Quand est discuté le problème de la formation des enseignants, deux questions sont mises en évidence. La première concerne le fait d’avoir une distance significative entre le profil d’enseignant requis dans les politiques publiques d’éducation et le profil existant. La seconde touche aux modèles de formation actuels, car les cours de formation des enseignants ont été organisés dans une société qui s’inscrivait dans d’autres valeurs (valeurs humanistes contre valeurs technologiques). Il est important de faire ressortir que cette inadéquation entre les modalités et contenus de la formation des enseignants et les besoins et la pratique est en train de se produire dans différents pays du monde, principalement en ce qui touche aux aspects technologiques qui pénètrent l’école.

Des auteurs comme : Perrenoud (2002), Van Zanten (2000), Tardif (1999), Lessard (1994), Morin (1992) mettent l’accent sur la nécessité d’apporter une attention toute spéciale à la préparation des enseignants dans le contexte des réformes éducatives actuelles de par les nouvelles exigences que l’école et les enseignants doivent assumer pour répondre aux demandes du monde contemporain.

Nous savons qu’avec l’arrivée de la modernité, les connaissances deviennent relatives, temporelles et temporaires, tandis que l’école exige des connaissances solides pour avoir un référentiel d’analyse et de dialogues avec le monde moderne, sans quoi elle va succomber à l’oubli et au manque de références pour les sociétés futures. Pour ceci, les savoirs construits historiquement doivent être préservés. Le processus de formation inclut divers aspects de la tradition, de la culture, du contexte et de la réalité socio-économique, ce qui nous nommerions dans la perspective de Freire (1994) une réflexion sur l’homme et ses relations avec le monde. Pour que cette réflexion soit effective, nous avons besoin de connaître ce processus et pour cele il nous faut des instruments pour construire cette réflexion, ou encore, il nous faut des formulations théoriques élaborées. Dans le cas contraire, ce serait une contradiction de requérir des enseignants qu’ils forment des élèves critiques, créatifs, innovateurs, aptes à vivre avec le monde des technologies et des informations, si ceux-ci mêmes n’ont pas développé ces compétences dans le cours des processus de formation. Delà, il convient de rappeler l’importance qui doit être attribuée à la formulation des programmes d’enseignement, à la compréhension des politiques d’éducation, à leur cohérence avec le présupposés d’un réel processus d’éducation et de formation, car parfois les enseignants sont simplement entraînés mais pas formés.
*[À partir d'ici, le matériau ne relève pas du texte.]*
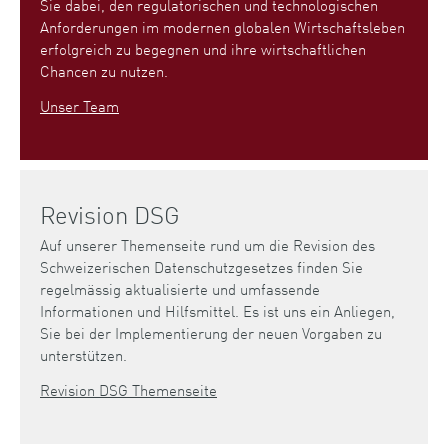
Sie dabei, den regulatorischen und technologischen
Anforderungen im modernen globalen Wirtschaftsleben
erfolgreich zu begegnen und ihre wirtschaftlichen
Chancen zu nutzen.
Unser Team
Revision DSG
Auf unserer Themenseite rund um die Revision des
Schweizerischen Datenschutzgesetzes finden Sie
regelmässig aktualisierte und umfassende
Informationen und Hilfsmittel. Es ist uns ein Anliegen,
Sie bei der Implementierung der neuen Vorgaben zu
unterstützen.
Revision DSG Themenseite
Tardif, Lesard et Gauthier (1998) considèrent qu’une réforme est plus profonde quand elle touche aux diverses dimensions constitutives des identités des groupes comme : savoirs, compétences, positions en relation au système de formation des enseignants, leurs activités et fonctions, relations établies parmi d’autres aspects. Le projet de formation et de professionnalisation des enseignants est une réponse à une situation globale, qui met en jeu tout le système scolaire et les valeurs attribuées. Selon Gadotti (2007), la mondialisation exerce de profonds impacts sur l’éducation dans différentes dimensions et celles-ci seront d’autant plus évidentes que ce phénomène sera appréhendé par les nations, régions et localités. Il dit que le rôle des institutions éducatives n’est pas seulement transmettre des connaissances nécessaires à l’économie mondiale, mais aussi de réinsérer les individus dans de nouvelles sociétés construites autour de l’information et du savoir. Carnoy (cité par Gadotti 2007) considère que la globalisation est surtout un phénomène provoqué par l’expansion des moyens de communication et nouvelles technologies de l’information qui apportent des bénéfices pour la société actuelle. Cependant nous ne pouvons parler de société en réseau, de société de la connaissance sans faire une analyse de son rôle politique et social en relation à la connaissance. Quand les propositions sont établies au niveau mondial, quelques questions pertinentes méritent d’être abordées : quelle est la fonction social de la connaissance qui est en train de voir requises ? à qui et à quoi sert cette connaissance ?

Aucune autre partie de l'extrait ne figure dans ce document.